Dragos should have had the son of a bitch put down, but he’d also been the best assassin in his personal Gen One army to date.

And now he’d apparently sided with Lucan and the warriors in this mounting war.

Dragos growled with outrage at the mere idea.

“Get out of my sight,” he snarled to his lieutenant. “Await my orders to begin the next phase of the plan.”

The other Breed male scrambled out of the car without another word, slamming the door behind him and hurrying off in the opposite direction of the street.

“Drive,” Dragos barked to the Minion behind the wheel.

As the limo sped off into the hustle of Boston’s evening traffic, he straightened the lapels of his Italian silk tuxedo and smoothed his hand over his meticulously styled hair. In the dim glow of the highway lights, he withdrew an embossed invitation from out of his jacket pocket and read the address of the political fund-raiser he had just attended downtown.

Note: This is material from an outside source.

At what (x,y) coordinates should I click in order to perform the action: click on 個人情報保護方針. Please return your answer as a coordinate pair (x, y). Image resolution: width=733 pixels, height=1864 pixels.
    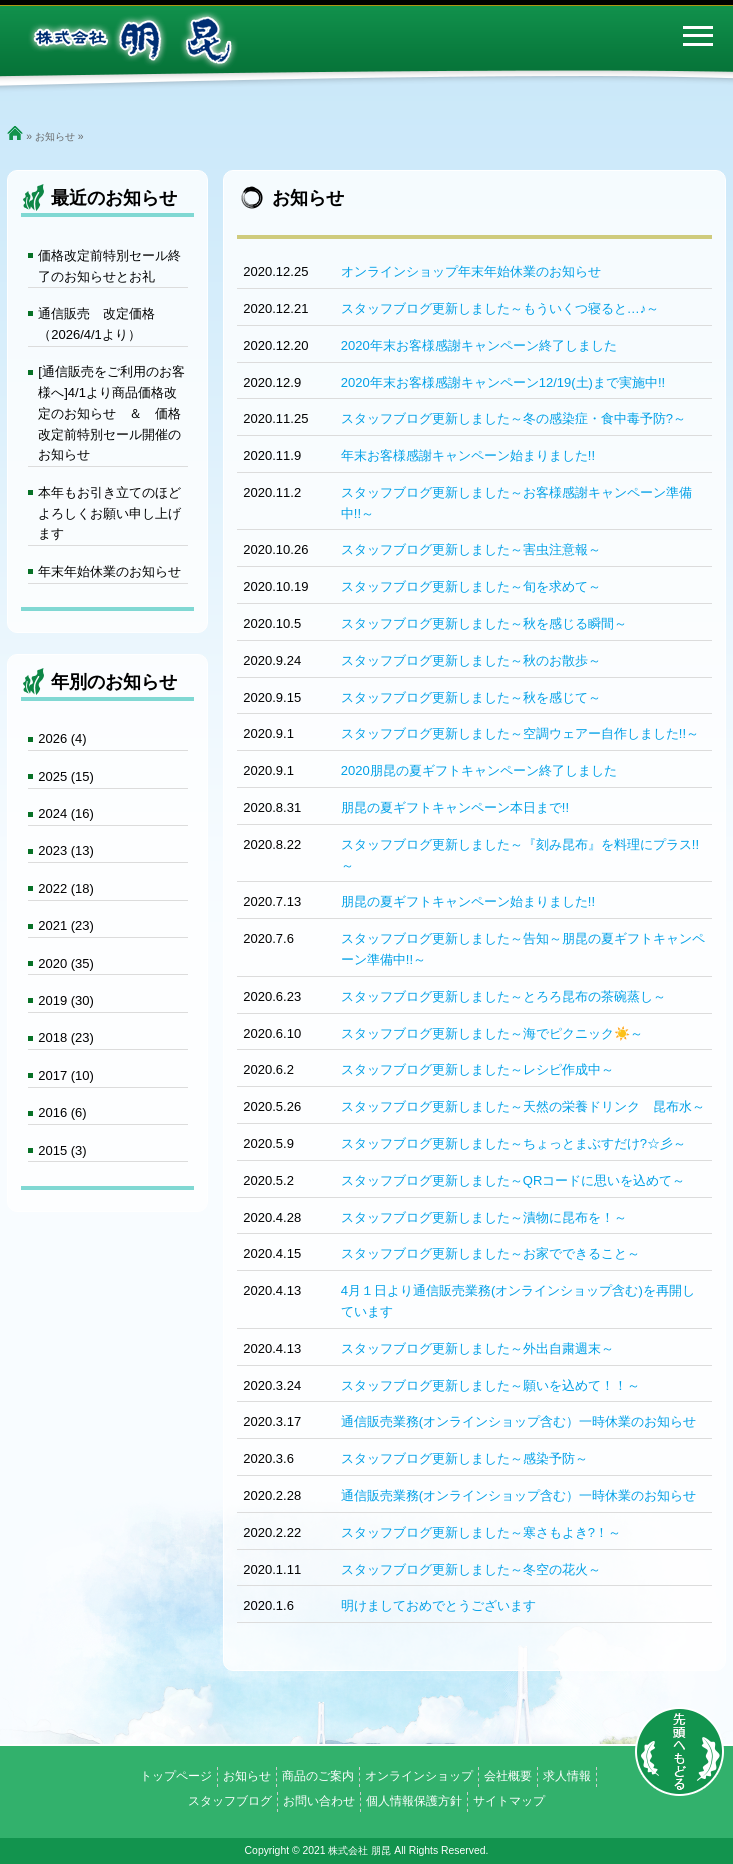     Looking at the image, I should click on (414, 1801).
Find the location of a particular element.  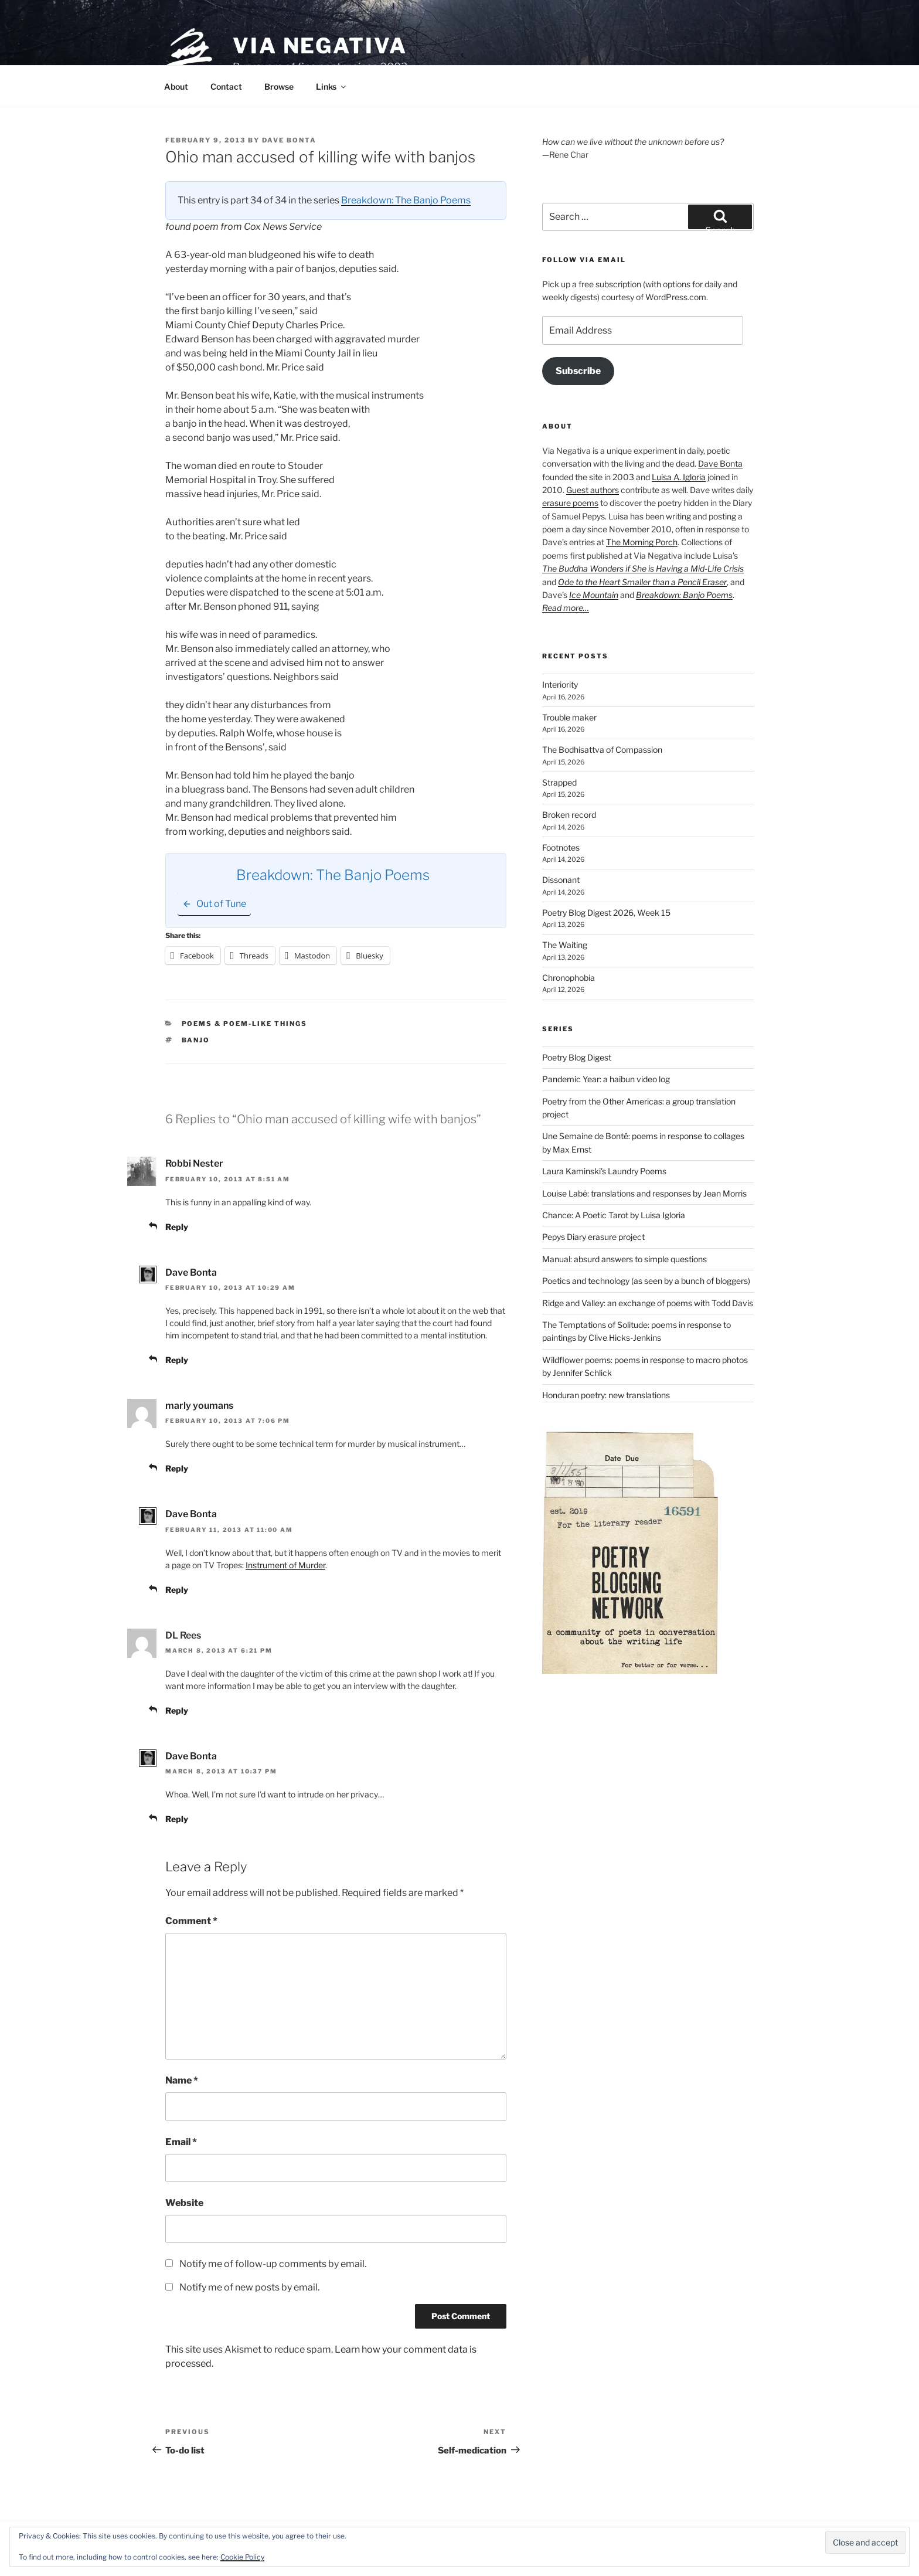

A small droplet of human blood stained the lower corner of the ivory paper, still fresh enough to smear under the press of his thumb.

Dragos chuckled under his breath, recalling how pleased the group of city officials had been with the generosity of his donation.

How stunned they had been just a few minutes later, when they realized what each of them would be surrendering to him in exchange.